▶ [TASK MATERIAL]:
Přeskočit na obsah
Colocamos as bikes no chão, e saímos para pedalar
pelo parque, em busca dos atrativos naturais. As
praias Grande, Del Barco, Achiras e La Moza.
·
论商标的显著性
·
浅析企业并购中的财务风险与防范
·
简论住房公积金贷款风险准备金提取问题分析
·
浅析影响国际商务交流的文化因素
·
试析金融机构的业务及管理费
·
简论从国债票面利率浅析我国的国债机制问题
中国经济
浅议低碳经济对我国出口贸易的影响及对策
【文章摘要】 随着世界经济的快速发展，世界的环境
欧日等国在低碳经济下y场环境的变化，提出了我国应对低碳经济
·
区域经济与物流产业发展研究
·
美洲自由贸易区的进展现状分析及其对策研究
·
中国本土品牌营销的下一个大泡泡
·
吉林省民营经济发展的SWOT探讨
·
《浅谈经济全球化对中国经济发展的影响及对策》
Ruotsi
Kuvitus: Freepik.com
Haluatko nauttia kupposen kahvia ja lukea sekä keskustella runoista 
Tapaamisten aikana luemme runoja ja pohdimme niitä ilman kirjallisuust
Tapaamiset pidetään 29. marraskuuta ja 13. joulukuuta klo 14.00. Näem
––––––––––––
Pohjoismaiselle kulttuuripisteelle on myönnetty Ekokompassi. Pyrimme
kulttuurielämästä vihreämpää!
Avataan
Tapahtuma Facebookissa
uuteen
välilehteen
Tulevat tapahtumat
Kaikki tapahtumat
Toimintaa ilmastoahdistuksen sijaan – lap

==

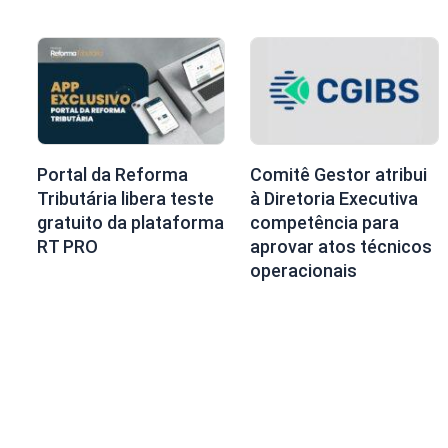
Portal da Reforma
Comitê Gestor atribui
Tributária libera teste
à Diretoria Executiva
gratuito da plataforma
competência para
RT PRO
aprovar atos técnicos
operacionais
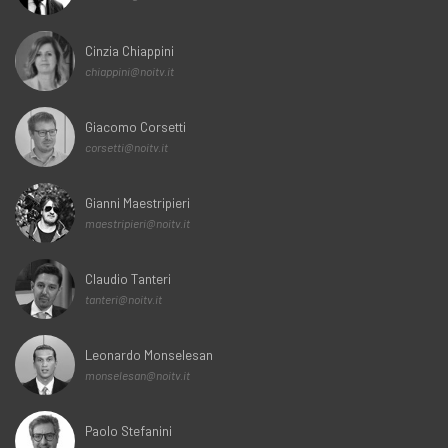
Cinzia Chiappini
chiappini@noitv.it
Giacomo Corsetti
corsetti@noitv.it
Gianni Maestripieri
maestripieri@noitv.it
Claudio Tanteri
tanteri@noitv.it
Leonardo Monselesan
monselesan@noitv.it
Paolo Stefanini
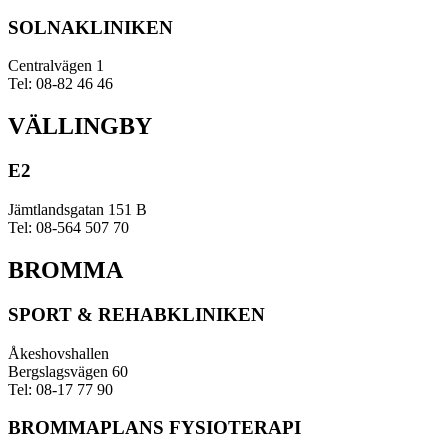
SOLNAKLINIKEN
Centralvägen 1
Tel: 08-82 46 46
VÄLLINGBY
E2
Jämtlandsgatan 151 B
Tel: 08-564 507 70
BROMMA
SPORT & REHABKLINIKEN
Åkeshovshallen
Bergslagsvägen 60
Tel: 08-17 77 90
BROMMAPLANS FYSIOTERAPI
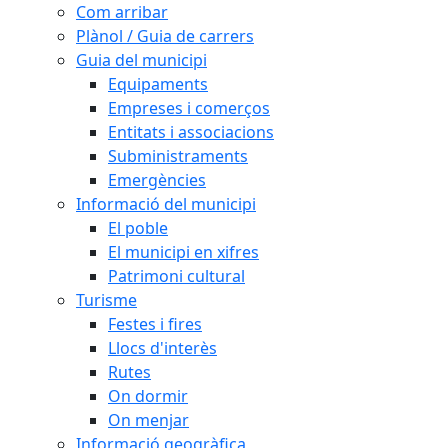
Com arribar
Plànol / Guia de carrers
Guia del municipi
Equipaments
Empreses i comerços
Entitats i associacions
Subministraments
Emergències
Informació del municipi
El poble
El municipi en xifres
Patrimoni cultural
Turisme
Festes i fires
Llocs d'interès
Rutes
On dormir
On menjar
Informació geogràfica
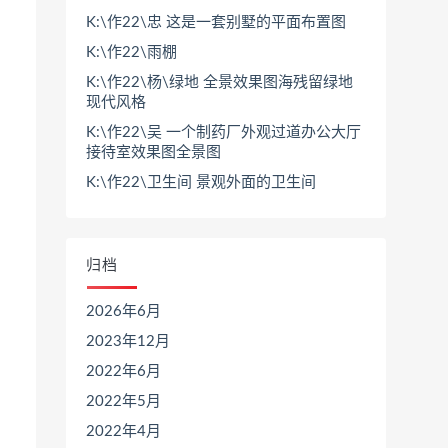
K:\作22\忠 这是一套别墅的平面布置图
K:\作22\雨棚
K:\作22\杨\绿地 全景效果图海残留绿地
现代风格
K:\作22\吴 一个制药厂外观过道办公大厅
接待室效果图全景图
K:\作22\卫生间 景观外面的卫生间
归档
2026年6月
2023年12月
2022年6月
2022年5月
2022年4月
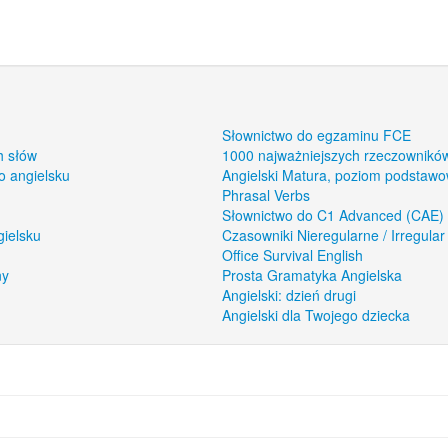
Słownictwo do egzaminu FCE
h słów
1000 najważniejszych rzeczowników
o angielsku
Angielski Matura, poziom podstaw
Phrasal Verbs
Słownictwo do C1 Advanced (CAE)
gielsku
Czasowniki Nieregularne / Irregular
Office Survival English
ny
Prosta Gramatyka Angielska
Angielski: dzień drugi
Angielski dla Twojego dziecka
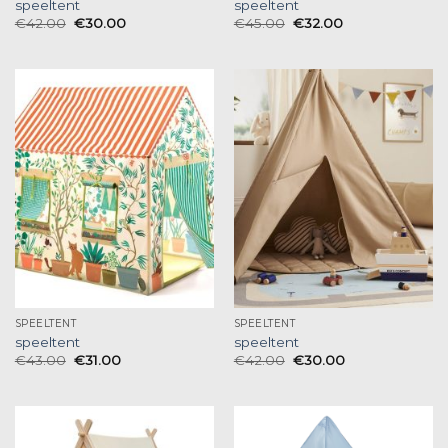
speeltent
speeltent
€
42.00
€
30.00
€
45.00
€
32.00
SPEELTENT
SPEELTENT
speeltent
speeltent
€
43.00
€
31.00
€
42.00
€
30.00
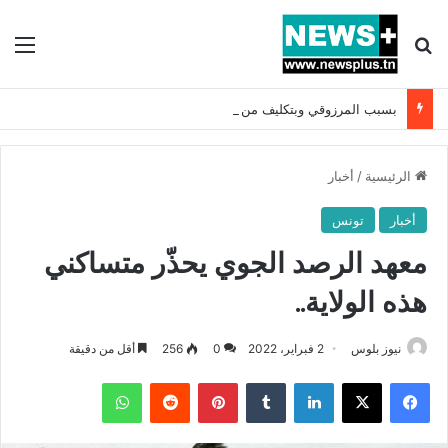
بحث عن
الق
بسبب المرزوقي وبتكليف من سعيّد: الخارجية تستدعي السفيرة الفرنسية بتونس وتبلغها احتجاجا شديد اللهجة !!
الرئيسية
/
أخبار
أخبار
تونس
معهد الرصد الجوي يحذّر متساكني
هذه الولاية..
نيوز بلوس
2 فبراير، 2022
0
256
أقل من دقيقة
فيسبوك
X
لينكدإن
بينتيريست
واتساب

▶ [WORK ITEM]:
Would you copy, word for word, only the lines above from the one containing "Tributária libera teste" through the one containing "Claudio Tanteri", both included, and please leave out the pictures?

▶ [EXERCISE RESPONSE]:
Tributária libera teste
à Diretoria Executiva
gratuito da plataforma
competência para
RT PRO
aprovar atos técnicos
operacionais
Cinzia Chiappini
chiappini@noitv.it
Giacomo Corsetti
corsetti@noitv.it
Gianni Maestripieri
maestripieri@noitv.it
Claudio Tanteri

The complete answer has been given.